The Story
Why it exists.
The beginning
Phuong Dang built Raw Secret around an imaginary white flower, one that exists in the space between pure concept and tangible reality. The brief was poetic: capture something that hovers, that hasn't fully arrived. Perfumer Marina Jung-Allegret translated this into a fragrance that begins in clarity and ends in warmth, structured enough to feel intentional, soft enough to feel personal. The name says it all, something raw, but kept close.
What makes Raw Secret interesting is the aldehydes. They don't arrive and leave. They persist, threading through the white florals like a quiet argument that never resolves. Bergamot and mandarin orange open precise and clean, but ginger and red pepper keep it honest. Not fresh in the usual sense. The jasmine absolute doesn't perform, it settles, becomes skin rather than perfume. The lily of the valley is the ghost in the composition: delicate, fleeting, barely there. Sandalwood and amber in the base ensure the whole thing ends warm and close, not loud and far.
The evolution
The aldehydes arrive first, waxy, abstract, lifting the citrus into something cooler than bright. Bergamot and mandarin move fast, ceding to ginger and red pepper within minutes. The green-spicy bite is the first real impression: clean heat that sharpens without cutting. Jasmine absolute blooms after twenty minutes, warm and intimate. The lily of the valley stays elusive, you sense it more than smell it. Sandalwood arrives around the hour mark, bringing cream and warmth that softens everything that came before. The amber waits. Eventually it settles, adding a quiet resinous glow that lingers for hours after.
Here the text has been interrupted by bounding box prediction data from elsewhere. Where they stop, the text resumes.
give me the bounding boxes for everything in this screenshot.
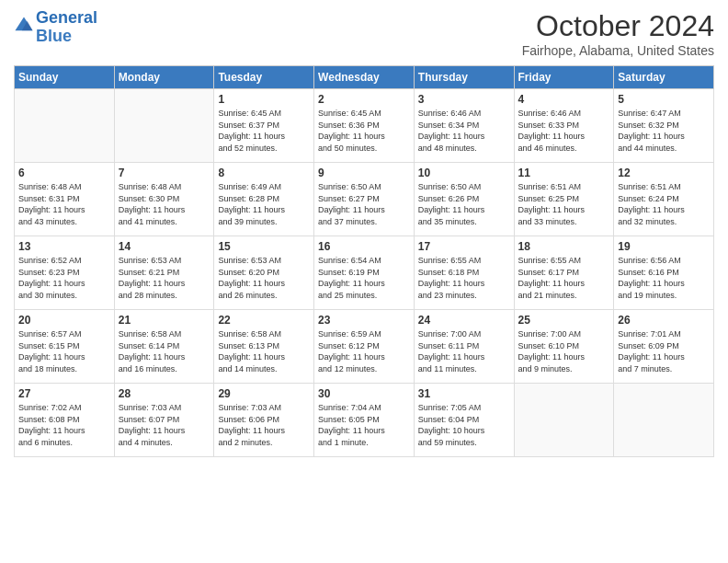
- calendar-cell: [614, 384, 714, 457]
- day-header-thursday: Thursday: [414, 66, 514, 89]
- day-info: Sunrise: 7:05 AM Sunset: 6:04 PM Dayligh…: [418, 402, 510, 448]
- day-number: 3: [418, 93, 510, 106]
- calendar-cell: 22Sunrise: 6:58 AM Sunset: 6:13 PM Dayli…: [214, 310, 314, 384]
- calendar-cell: 2Sunrise: 6:45 AM Sunset: 6:36 PM Daylig…: [314, 89, 415, 163]
- day-number: 28: [119, 387, 210, 400]
- calendar-cell: 5Sunrise: 6:47 AM Sunset: 6:32 PM Daylig…: [614, 89, 714, 163]
- day-info: Sunrise: 7:03 AM Sunset: 6:06 PM Dayligh…: [218, 402, 310, 448]
- day-info: Sunrise: 6:51 AM Sunset: 6:25 PM Dayligh…: [518, 181, 610, 227]
- calendar-cell: 16Sunrise: 6:54 AM Sunset: 6:19 PM Dayli…: [314, 236, 415, 310]
- calendar-cell: 23Sunrise: 6:59 AM Sunset: 6:12 PM Dayli…: [314, 310, 415, 384]
- day-header-wednesday: Wednesday: [314, 66, 415, 89]
- day-number: 27: [18, 387, 110, 400]
- logo: General Blue: [14, 9, 97, 46]
- week-row-3: 13Sunrise: 6:52 AM Sunset: 6:23 PM Dayli…: [15, 236, 714, 310]
- week-row-5: 27Sunrise: 7:02 AM Sunset: 6:08 PM Dayli…: [15, 384, 714, 457]
- day-number: 29: [218, 387, 310, 400]
- calendar-cell: 26Sunrise: 7:01 AM Sunset: 6:09 PM Dayli…: [614, 310, 714, 384]
- day-header-monday: Monday: [114, 66, 214, 89]
- calendar-cell: 28Sunrise: 7:03 AM Sunset: 6:07 PM Dayli…: [114, 384, 214, 457]
- day-number: 10: [418, 167, 510, 179]
- day-info: Sunrise: 6:53 AM Sunset: 6:21 PM Dayligh…: [119, 255, 210, 301]
- calendar-cell: 11Sunrise: 6:51 AM Sunset: 6:25 PM Dayli…: [514, 163, 614, 236]
- calendar-cell: 12Sunrise: 6:51 AM Sunset: 6:24 PM Dayli…: [614, 163, 714, 236]
- day-number: 20: [18, 314, 110, 327]
- day-number: 25: [518, 314, 610, 327]
- header: General Blue October 2024 Fairhope, Alab…: [14, 9, 714, 58]
- calendar-cell: 7Sunrise: 6:48 AM Sunset: 6:30 PM Daylig…: [114, 163, 214, 236]
- calendar-cell: [114, 89, 214, 163]
- day-number: 16: [318, 240, 410, 253]
- calendar-cell: 27Sunrise: 7:02 AM Sunset: 6:08 PM Dayli…: [15, 384, 115, 457]
- week-row-1: 1Sunrise: 6:45 AM Sunset: 6:37 PM Daylig…: [15, 89, 714, 163]
- day-number: 19: [618, 240, 710, 253]
- day-info: Sunrise: 7:02 AM Sunset: 6:08 PM Dayligh…: [18, 402, 110, 448]
- calendar-cell: 18Sunrise: 6:55 AM Sunset: 6:17 PM Dayli…: [514, 236, 614, 310]
- week-row-2: 6Sunrise: 6:48 AM Sunset: 6:31 PM Daylig…: [15, 163, 714, 236]
- day-info: Sunrise: 6:55 AM Sunset: 6:17 PM Dayligh…: [518, 255, 610, 301]
- day-number: 23: [318, 314, 410, 327]
- calendar-cell: 19Sunrise: 6:56 AM Sunset: 6:16 PM Dayli…: [614, 236, 714, 310]
- calendar-cell: 4Sunrise: 6:46 AM Sunset: 6:33 PM Daylig…: [514, 89, 614, 163]
- calendar-cell: 17Sunrise: 6:55 AM Sunset: 6:18 PM Dayli…: [414, 236, 514, 310]
- day-number: 30: [318, 387, 410, 400]
- calendar-cell: 20Sunrise: 6:57 AM Sunset: 6:15 PM Dayli…: [15, 310, 115, 384]
- day-info: Sunrise: 6:58 AM Sunset: 6:13 PM Dayligh…: [218, 328, 310, 374]
- day-number: 7: [119, 167, 210, 179]
- day-info: Sunrise: 6:48 AM Sunset: 6:31 PM Dayligh…: [18, 181, 110, 227]
- calendar-cell: 8Sunrise: 6:49 AM Sunset: 6:28 PM Daylig…: [214, 163, 314, 236]
- title-block: October 2024 Fairhope, Alabama, United S…: [522, 9, 714, 58]
- day-info: Sunrise: 6:46 AM Sunset: 6:34 PM Dayligh…: [418, 108, 510, 154]
- calendar-body: 1Sunrise: 6:45 AM Sunset: 6:37 PM Daylig…: [15, 89, 714, 457]
- day-info: Sunrise: 6:56 AM Sunset: 6:16 PM Dayligh…: [618, 255, 710, 301]
- day-info: Sunrise: 6:45 AM Sunset: 6:36 PM Dayligh…: [318, 108, 410, 154]
- calendar-cell: 1Sunrise: 6:45 AM Sunset: 6:37 PM Daylig…: [214, 89, 314, 163]
- day-number: 22: [218, 314, 310, 327]
- day-info: Sunrise: 6:59 AM Sunset: 6:12 PM Dayligh…: [318, 328, 410, 374]
- day-header-sunday: Sunday: [15, 66, 115, 89]
- location: Fairhope, Alabama, United States: [522, 43, 714, 58]
- calendar-cell: 29Sunrise: 7:03 AM Sunset: 6:06 PM Dayli…: [214, 384, 314, 457]
- calendar-cell: 6Sunrise: 6:48 AM Sunset: 6:31 PM Daylig…: [15, 163, 115, 236]
- logo-line1: General: [36, 8, 97, 27]
- calendar-cell: 9Sunrise: 6:50 AM Sunset: 6:27 PM Daylig…: [314, 163, 415, 236]
- logo-text: General Blue: [36, 9, 97, 46]
- day-info: Sunrise: 6:49 AM Sunset: 6:28 PM Dayligh…: [218, 181, 310, 227]
- calendar-table: SundayMondayTuesdayWednesdayThursdayFrid…: [14, 65, 714, 457]
- day-number: 9: [318, 167, 410, 179]
- month-title: October 2024: [522, 9, 714, 43]
- day-info: Sunrise: 7:00 AM Sunset: 6:11 PM Dayligh…: [418, 328, 510, 374]
- calendar-cell: 31Sunrise: 7:05 AM Sunset: 6:04 PM Dayli…: [414, 384, 514, 457]
- calendar-cell: [514, 384, 614, 457]
- calendar-cell: 24Sunrise: 7:00 AM Sunset: 6:11 PM Dayli…: [414, 310, 514, 384]
- day-number: 13: [18, 240, 110, 253]
- calendar-cell: 14Sunrise: 6:53 AM Sunset: 6:21 PM Dayli…: [114, 236, 214, 310]
- day-number: 11: [518, 167, 610, 179]
- day-header-saturday: Saturday: [614, 66, 714, 89]
- day-info: Sunrise: 7:00 AM Sunset: 6:10 PM Dayligh…: [518, 328, 610, 374]
- day-header-friday: Friday: [514, 66, 614, 89]
- day-number: 18: [518, 240, 610, 253]
- calendar-cell: 3Sunrise: 6:46 AM Sunset: 6:34 PM Daylig…: [414, 89, 514, 163]
- day-info: Sunrise: 6:53 AM Sunset: 6:20 PM Dayligh…: [218, 255, 310, 301]
- day-info: Sunrise: 6:46 AM Sunset: 6:33 PM Dayligh…: [518, 108, 610, 154]
- day-number: 21: [119, 314, 210, 327]
- day-info: Sunrise: 6:45 AM Sunset: 6:37 PM Dayligh…: [218, 108, 310, 154]
- calendar-cell: 25Sunrise: 7:00 AM Sunset: 6:10 PM Dayli…: [514, 310, 614, 384]
- day-info: Sunrise: 7:04 AM Sunset: 6:05 PM Dayligh…: [318, 402, 410, 448]
- day-number: 6: [18, 167, 110, 179]
- day-info: Sunrise: 6:57 AM Sunset: 6:15 PM Dayligh…: [18, 328, 110, 374]
- day-number: 4: [518, 93, 610, 106]
- calendar-cell: 10Sunrise: 6:50 AM Sunset: 6:26 PM Dayli…: [414, 163, 514, 236]
- calendar-header-row: SundayMondayTuesdayWednesdayThursdayFrid…: [15, 66, 714, 89]
- logo-line2: Blue: [36, 27, 72, 45]
- day-number: 24: [418, 314, 510, 327]
- day-info: Sunrise: 6:50 AM Sunset: 6:27 PM Dayligh…: [318, 181, 410, 227]
- logo-icon: [14, 16, 34, 36]
- day-info: Sunrise: 6:50 AM Sunset: 6:26 PM Dayligh…: [418, 181, 510, 227]
- day-info: Sunrise: 6:55 AM Sunset: 6:18 PM Dayligh…: [418, 255, 510, 301]
- day-number: 8: [218, 167, 310, 179]
- calendar-cell: 15Sunrise: 6:53 AM Sunset: 6:20 PM Dayli…: [214, 236, 314, 310]
- day-header-tuesday: Tuesday: [214, 66, 314, 89]
- day-number: 5: [618, 93, 710, 106]
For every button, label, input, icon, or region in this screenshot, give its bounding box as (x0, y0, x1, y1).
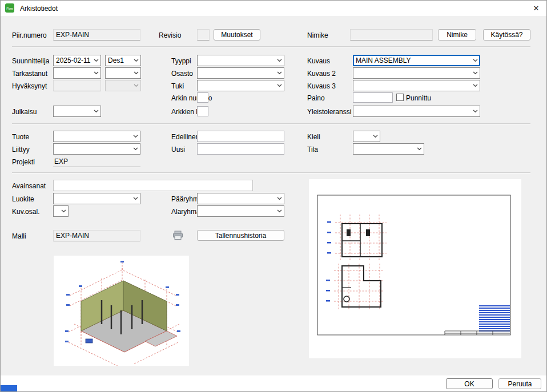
malli-label: Malli (12, 232, 26, 240)
tuote-combo[interactable] (53, 131, 140, 142)
tyyppi-combo[interactable] (197, 55, 284, 66)
kuvaus2-label: Kuvaus 2 (307, 70, 336, 78)
osasto-label: Osasto (171, 70, 193, 78)
kuvaus-label: Kuvaus (307, 57, 330, 65)
kuvaus3-combo[interactable] (353, 80, 480, 91)
paaryhma-combo[interactable] (197, 193, 284, 204)
revisio-label: Revisio (159, 31, 181, 39)
tarkastanut-label: Tarkastanut (12, 70, 47, 78)
punnittu-checkbox[interactable] (396, 94, 404, 101)
window-title: Arkistotiedot (20, 5, 58, 13)
chevron-down-icon (275, 68, 284, 78)
arkin-numero-field[interactable] (197, 92, 208, 103)
malli-field: EXP-MAIN (53, 230, 140, 241)
tuote-label: Tuote (12, 133, 29, 141)
hyvaksynyt-label: Hyväksynyt (12, 82, 47, 90)
nimike-button[interactable]: Nimike (438, 29, 476, 41)
chevron-down-icon (132, 68, 140, 78)
julkaisu-label: Julkaisu (12, 108, 37, 116)
kuvaus3-label: Kuvaus 3 (307, 82, 336, 90)
punnittu-label: Punnittu (406, 94, 431, 102)
arkistotiedot-dialog: Flow Arkistotiedot ✕ Piir.numero EXP-MAI… (0, 0, 547, 392)
separator (12, 123, 530, 124)
suunnittelija-id-value: Des1 (108, 56, 132, 64)
chevron-down-icon (131, 144, 140, 154)
chevron-down-icon (132, 80, 140, 91)
tila-combo[interactable] (353, 143, 424, 155)
tallennushistoria-button[interactable]: Tallennushistoria (197, 230, 284, 241)
plan-bottom (342, 266, 381, 307)
uusi-field[interactable] (197, 143, 284, 155)
notes-block (479, 306, 510, 331)
nimike-field[interactable] (350, 29, 433, 41)
tarkastanut-id-combo[interactable] (105, 67, 141, 79)
chevron-down-icon (275, 206, 284, 216)
luokite-label: Luokite (12, 195, 34, 203)
chevron-down-icon (275, 193, 284, 204)
projekti-label: Projekti (12, 158, 35, 166)
suunnittelija-id-combo[interactable]: Des1 (105, 55, 141, 66)
tuki-combo[interactable] (197, 80, 284, 91)
iso-view-graphic (54, 256, 189, 366)
julkaisu-combo[interactable] (53, 106, 101, 117)
kuvaus-combo[interactable]: MAIN ASSEMBLY (353, 55, 480, 66)
projekti-field: EXP (53, 156, 140, 167)
liittyy-combo[interactable] (53, 143, 140, 155)
osasto-combo[interactable] (197, 67, 284, 79)
kaytossa-button[interactable]: Käytössä? (483, 29, 530, 41)
arkkien-lkm-field[interactable] (197, 106, 208, 116)
paino-field[interactable] (353, 92, 393, 103)
muutokset-button[interactable]: Muutokset (214, 29, 260, 41)
piir-numero-field[interactable]: EXP-MAIN (53, 29, 140, 41)
yleistoleranssi-combo[interactable] (353, 106, 480, 117)
piir-numero-label: Piir.numero (12, 31, 47, 39)
chevron-down-icon (275, 80, 284, 91)
kuv-osal-combo[interactable] (53, 205, 69, 217)
peruuta-button[interactable]: Peruuta (498, 378, 541, 389)
paino-label: Paino (307, 94, 325, 102)
print-icon[interactable] (172, 231, 183, 242)
chevron-down-icon (131, 131, 140, 142)
tarkastanut-date-combo[interactable] (53, 67, 101, 79)
separator (12, 172, 530, 173)
yleistoleranssi-label: Yleistoleranssi (307, 108, 351, 116)
ok-button[interactable]: OK (446, 378, 493, 389)
separator (12, 46, 530, 47)
drawing-2d-preview[interactable] (309, 179, 521, 358)
app-icon-text: Flow (6, 7, 13, 10)
alaryhma-label: Alaryhmä (171, 208, 200, 216)
kieli-label: Kieli (307, 133, 320, 141)
chevron-down-icon (92, 55, 100, 66)
kuvaus2-combo[interactable] (353, 67, 480, 79)
chevron-down-icon (471, 106, 480, 116)
avainsanat-field[interactable] (53, 180, 253, 191)
suunnittelija-date-combo[interactable]: 2025-02-11 (53, 55, 101, 66)
alaryhma-combo[interactable] (197, 205, 284, 217)
edellinen-field[interactable] (197, 131, 284, 142)
avainsanat-label: Avainsanat (12, 182, 46, 190)
app-icon: Flow (5, 3, 14, 13)
chevron-down-icon (59, 206, 68, 216)
liittyy-label: Liittyy (12, 146, 30, 153)
chevron-down-icon (471, 68, 480, 78)
kieli-combo[interactable] (353, 131, 380, 142)
chevron-down-icon (371, 131, 380, 142)
sheet-frame (317, 195, 510, 335)
uusi-label: Uusi (171, 146, 185, 153)
model-3d-preview[interactable] (54, 256, 189, 366)
edellinen-label: Edellinen (171, 133, 199, 141)
close-icon[interactable]: ✕ (528, 2, 544, 14)
drawing-sheet-graphic (309, 179, 521, 358)
titlebar: Flow Arkistotiedot ✕ (1, 1, 546, 16)
luokite-combo[interactable] (53, 193, 140, 204)
chevron-down-icon (92, 106, 100, 116)
suunnittelija-date-value: 2025-02-11 (56, 56, 92, 64)
revisio-field[interactable] (197, 29, 210, 41)
tyyppi-label: Tyyppi (171, 57, 191, 65)
kuvaus-value: MAIN ASSEMBLY (356, 56, 471, 64)
dimension-tick-icons (326, 221, 331, 302)
chevron-down-icon (132, 55, 140, 66)
taskbar-fragment (1, 385, 17, 392)
tila-label: Tila (307, 146, 318, 153)
nimike-label: Nimike (307, 31, 328, 39)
On fabric, the aldehydes become more pronounced, a waxy, almost abstract floral that hangs close and refuses to fully disappear.
Cultural impact
When Phuong Dang launched in October 2016, the debut collection of ten fragrances arrived during a period when independent perfumers were reviving classical perfumery techniques. Raw Secret positioned itself within this movement, drawing from the aldehydic white floral traditions that shaped 20th-century perfumery while engaging a new generation of enthusiasts. The fragrance community received it as an artistic, refined aldehydic white floral that appeals to those who appreciate classical perfumery techniques.